Failure to follow this simple format, used for all condensed labs in this course, will result in deduction of marks


  1. Present key results as follows:
    1. The tuning range observed in CW mode (e.g. continuous of discrete) as a graph of output power vs. wavelength.
    2. An explanation (in words) of mode competition in CW mode and a drawing of the output showing this.
    3. A series of drawings showing the output starting with the phase control at the top (i.e. with no modelocking) and gradually morphing into a modelocked pulse.
    4. A paragraph explaining the effect of changing the phase control. What does this control really vary? (Hint: consider what happens if a longer cable was used between the 3955 and the laser, other than those shipped with the laser - use this as a specific example to explain how it works).
    5. The spectral width of the modelocked pulse (and the pump power, central wavelength, and control settings required to produce it).

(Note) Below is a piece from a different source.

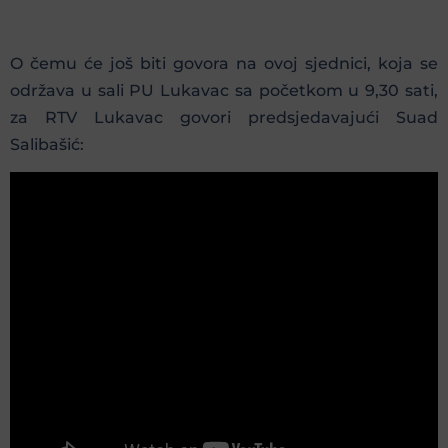
O čemu će još biti govora na ovoj sjednici, koja se
održava u sali PU Lukavac sa početkom u 9,30 sati,
za RTV Lukavac govori predsjedavajući Suad
Salibašić:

    6. The wavelength range over which modelocked output was observed
    7. A drawing of the output showing CW breakthrough
    8. Give a description all observed conditions in this lab where CW breakthrough occurs
  2. Explain what the time-bandwidth product is with respect to a modelocked laser and why a femtosecond pulse will always have a large bandwidth.
  3. Explain the difference between a sech2 and a Gaussian pulses and how the time-bandwidth product changes. Give a simple formula for each allowing one to determine the time length of a pulse given the bandwidth.
  4. Calculate the length (in seconds) of the shortest pulse produced. You will be required to research in the manual the type of pulse expected. Be sure to show observed values and all calculations required.
  5. You probably noticed that the average output power is about the same whether the laser is operating CW or Modelocked. Calculate (showing all work) the individual pulse energy and individual peak pulse power of the laser in modelocked mode. Assume an operating frequency of 80MHz and use the observed average power from the 407 power meter.
  6. Once modelocking starts, it can continue without the 3955 modelocker (i.e. self-modelocking). Explain Kerr lensing as a possible mechanism to allow this to happen. A diagram is required as well as a paragraph describing the effect.
  7. An AUTOCORRELATOR is often used to determine the exact length of the pulse. Describe how this device works (cite where you researched this - complete URLs are required) and be aware that there are several possible configurations for such a device.
  8. What is GVD? Explain what "negative" GVD is and what "positive" GVD is in terms of which wavelengths are delayed (shorter or longer wavelengths). How does each occur and in what optical elements does each occur? What is the effect of inserting more of the glass prisms of the wavelength selector into the intra-cavity beam (i.e. does this cause more positive or more negative GVD)?